Verteidiger sollten die Einhaltung dieser Frist anmahnen und Verletzungen als rechtswidrig beanstanden. Im Übrigen: Ich habe während meiner richterlichen Tätigkeit nie verstanden, warum Informationen an Richter, wie z.B. über die Änderungen von Beihilfevorschriften, durch Sonderwachtmeister transportiert/zugetragen werden, Haftsachen aber auf „normalen Wegen“. Die Väter/Mütter der StPO sind jedenfalls – und das unter Berücksichtigung der Transportverhältnisse bei Erlass der StPO im Jahr 1870 (?)1877 – davon ausgegangen, dass die Akten in drei Tagen beim Beschwerdegericht sein können.
Ja, mit (Rechts-)Geschichte tun sich dem Vernehmen nach schon die Jurastudenten schwer. Aber dass die StPO – ursprünglich ja Reichs(!)strafprozessordnung – nicht von 1870 sein kann, ist eigentlich auch bei rechtshistorischen Defiziten leicht zu erschließen. „Mütter“ hatte sie natürlich auch keine, da es in Deutschland vor 1919 weder weibliche Reichstagsabgeordnete noch Juristinnen/Ministerialbeamtinnen gab.
1Ws am OLG Naumburg? Das war doch der Senat, der die Strafbarkeit der Rechtsbeugung seiner Kollegen verneint hat.

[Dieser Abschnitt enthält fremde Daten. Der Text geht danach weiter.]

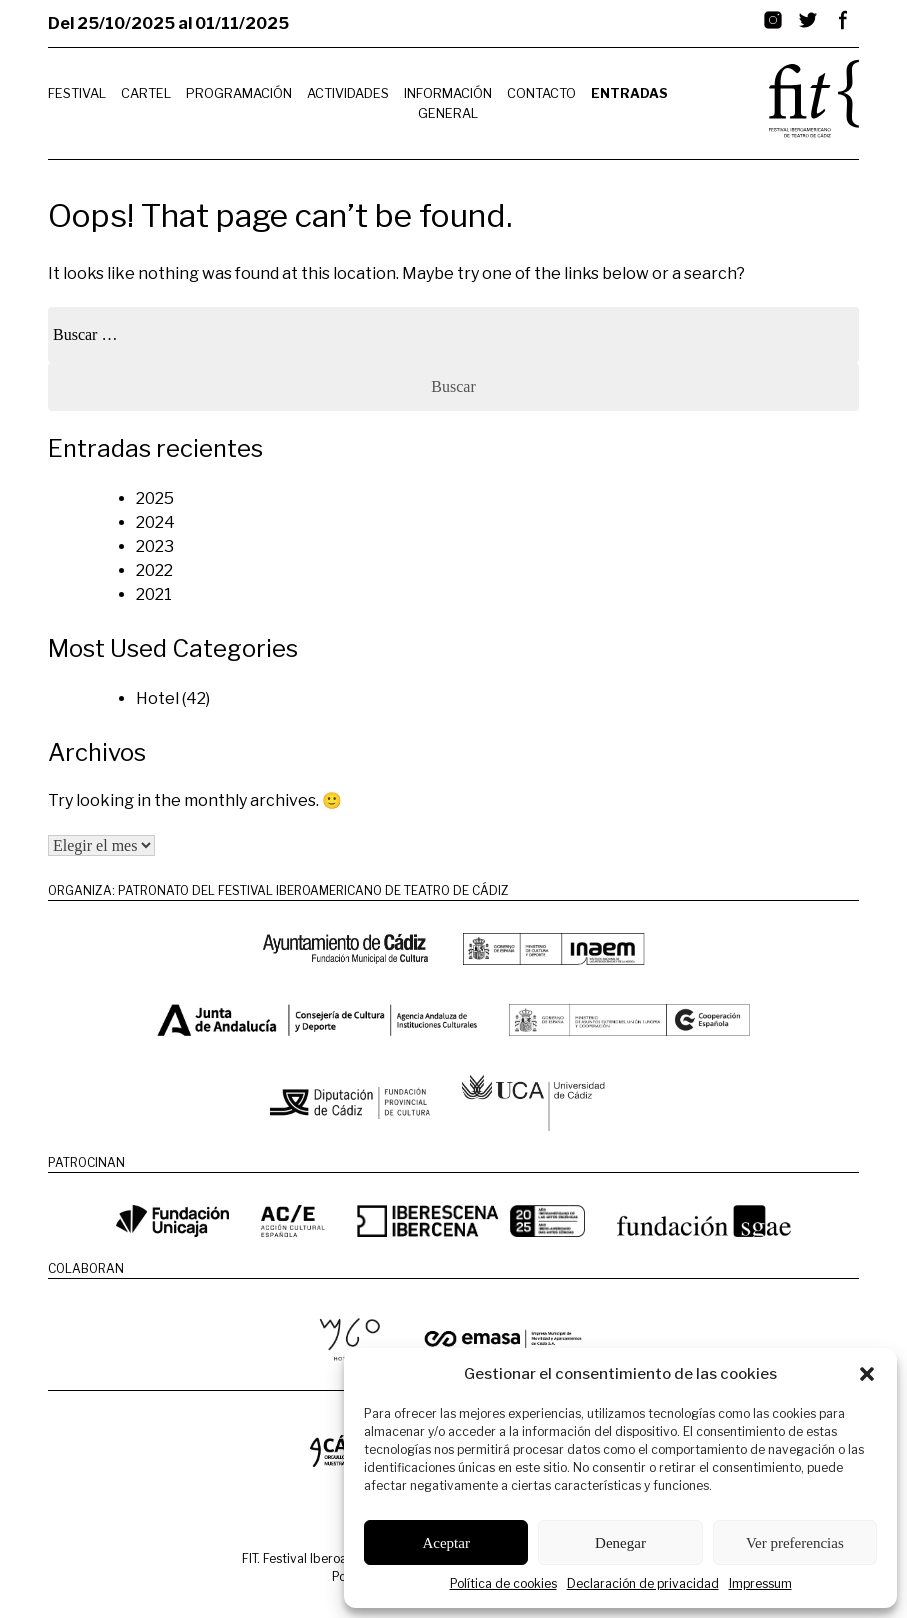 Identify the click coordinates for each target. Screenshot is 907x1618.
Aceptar (445, 1543)
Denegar (620, 1543)
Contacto (541, 93)
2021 (154, 594)
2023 (155, 546)
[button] (867, 1374)
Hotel (157, 698)
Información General (448, 103)
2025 (155, 498)
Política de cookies (503, 1583)
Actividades (348, 93)
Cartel (146, 93)
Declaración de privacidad (643, 1583)
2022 (154, 570)
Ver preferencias (795, 1543)
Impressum (760, 1583)
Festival (77, 93)
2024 (155, 522)
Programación (239, 93) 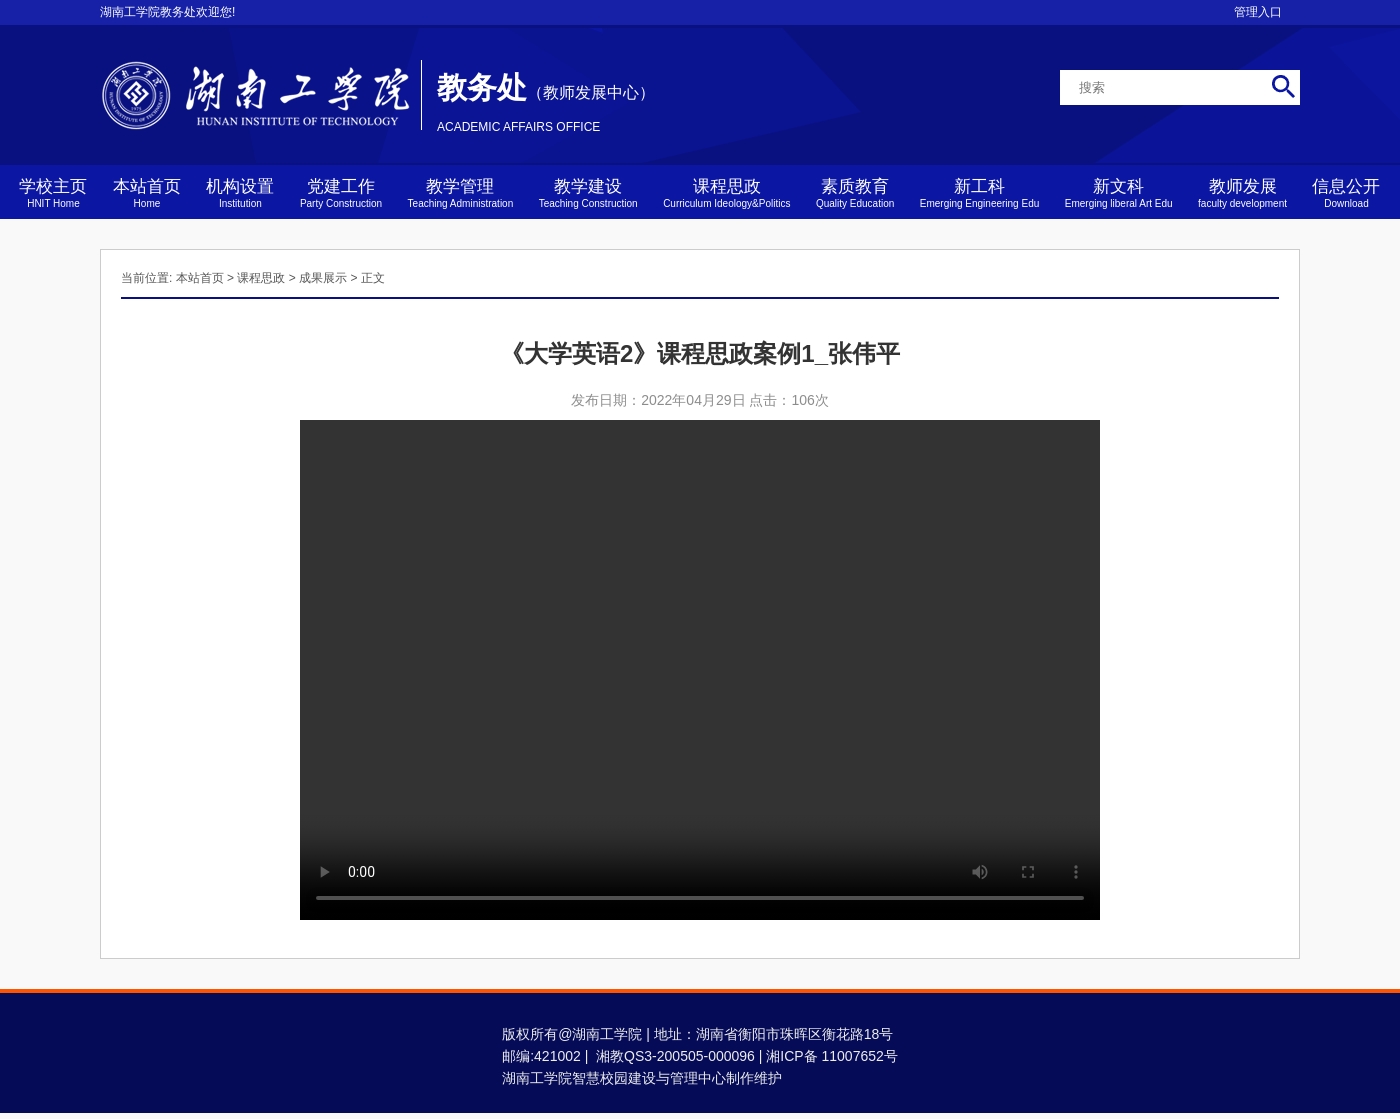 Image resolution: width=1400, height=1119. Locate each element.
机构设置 (240, 193)
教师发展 (1242, 193)
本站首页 (147, 193)
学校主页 (53, 193)
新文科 (1119, 193)
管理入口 (1258, 12)
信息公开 (1346, 193)
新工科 (980, 193)
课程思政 (726, 193)
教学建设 (588, 193)
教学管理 (461, 193)
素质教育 (855, 193)
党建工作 (341, 193)
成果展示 (323, 278) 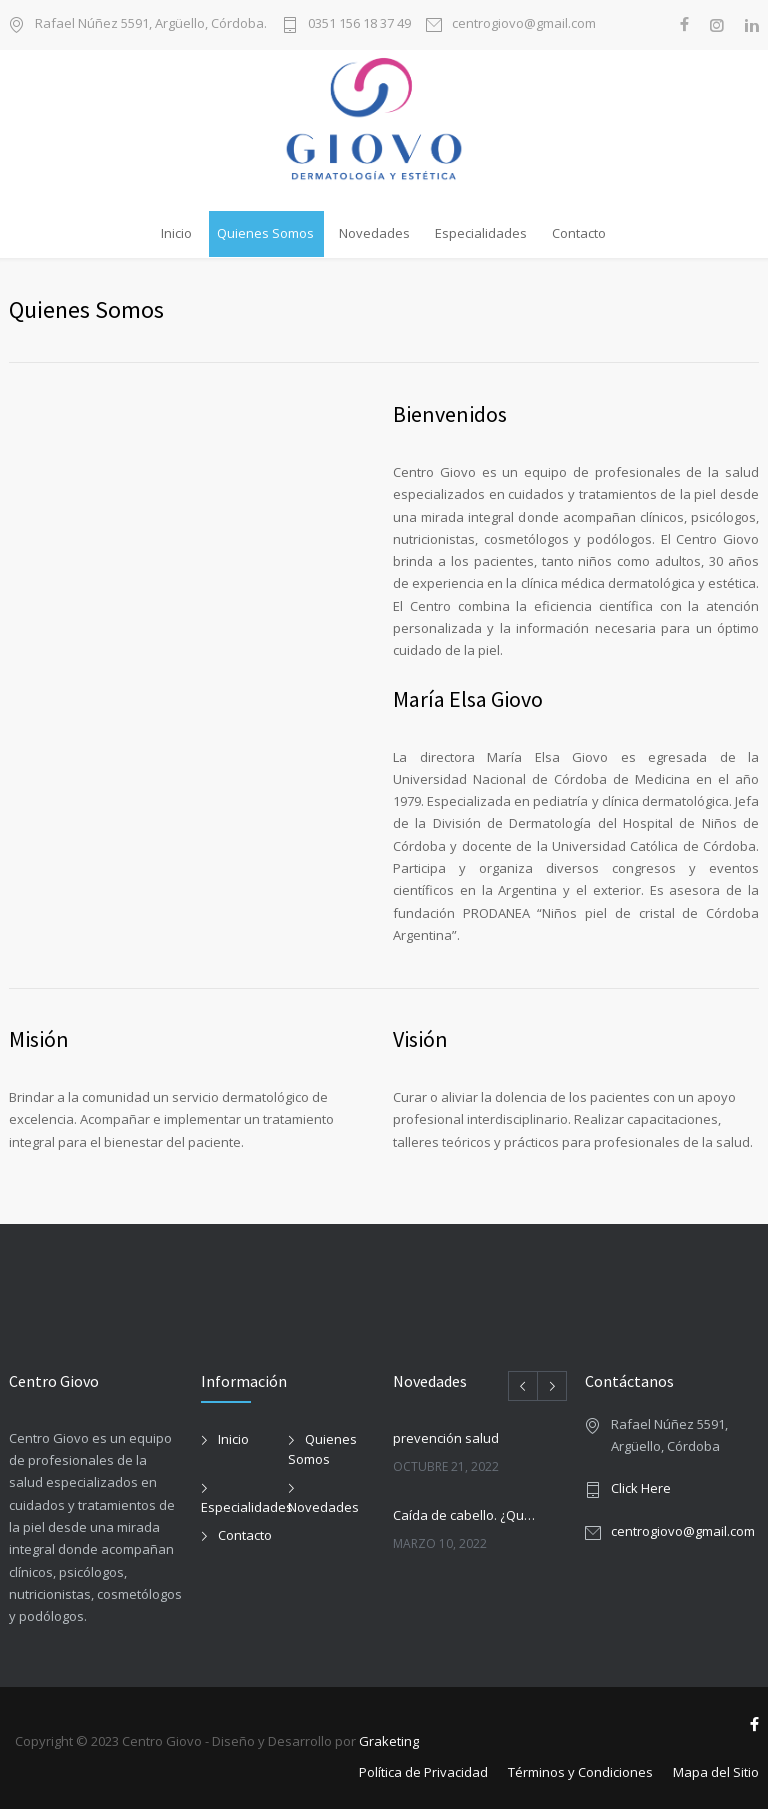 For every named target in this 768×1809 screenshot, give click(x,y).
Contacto (579, 233)
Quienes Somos (265, 233)
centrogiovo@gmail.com (524, 24)
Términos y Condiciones (580, 1772)
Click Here (641, 1488)
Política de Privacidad (423, 1772)
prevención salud (446, 1438)
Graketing (389, 1741)
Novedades (374, 233)
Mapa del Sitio (716, 1772)
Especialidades (481, 233)
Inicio (176, 233)
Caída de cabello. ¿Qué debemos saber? (467, 1515) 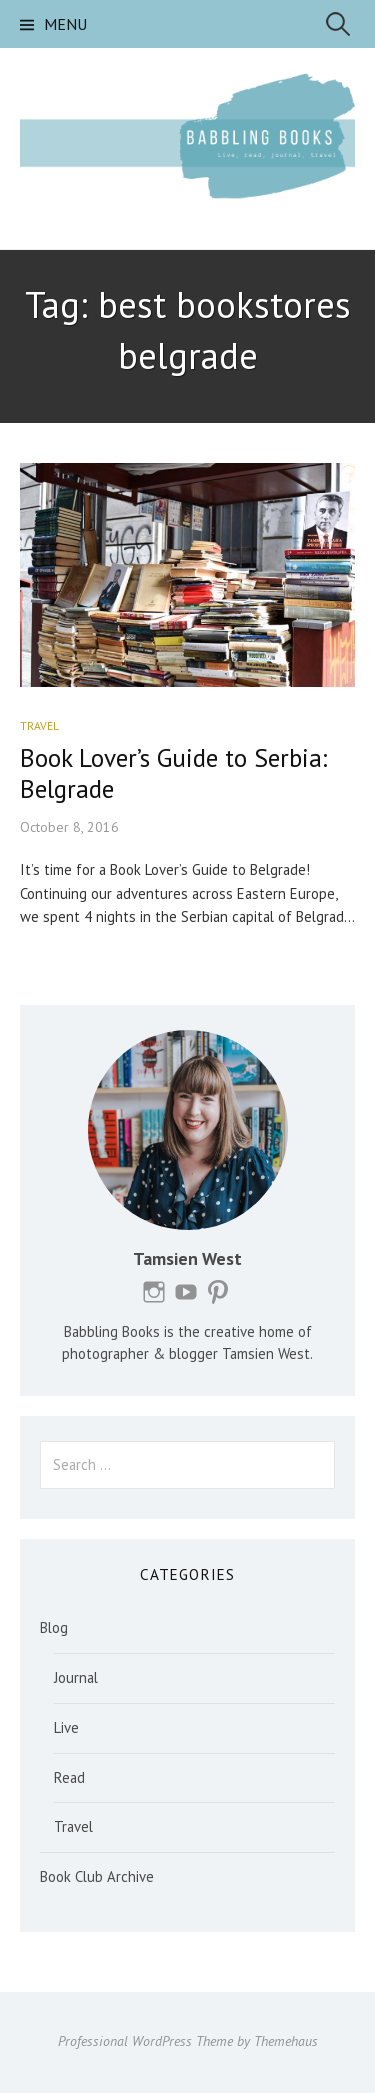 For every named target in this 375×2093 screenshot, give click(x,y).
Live (66, 1727)
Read (69, 1777)
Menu (65, 24)
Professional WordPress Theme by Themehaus (188, 2041)
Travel (39, 725)
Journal (76, 1677)
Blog (54, 1627)
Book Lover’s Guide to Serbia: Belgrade (173, 772)
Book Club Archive (97, 1876)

Von dem können wir sicher alle noch viel lernen.
@ 1 Es ist schön, dass man durch das Internet und interessante Kommentare immer noch/wieder dazulernen kann; besten Dank. die Jahreszahl habe ich dan in 1877 geändert. „Väter und Mütter“ ist eine Redewendung, die allgemeine gebräuchlich ist und die daher so stehen lasse. Mich wundert allerdings, dass Ihnen diese Dinge wichtiger zu sein scheinen als die Sache. Dazu hätte ich aus berufenem (?) Mund dann gerne was gehört. Aber da wird lieber geschwiegen :-(.
@ 2: Es ist der 1. Strafsenat des OLG Naumburg, ob der auch für die Rechtsbeugungssache zuständig war, kann ich nicht sagen. Von OLGs kann man im Übrigen immer lernen :-). Im Internet übrigens auch (siehe den Kommentar zu 1).
Eine andere Frage veranlaßt mich immer, jeden historischen StPO-Kommentar durchzuwälzen, den ich in die Hände bekomme.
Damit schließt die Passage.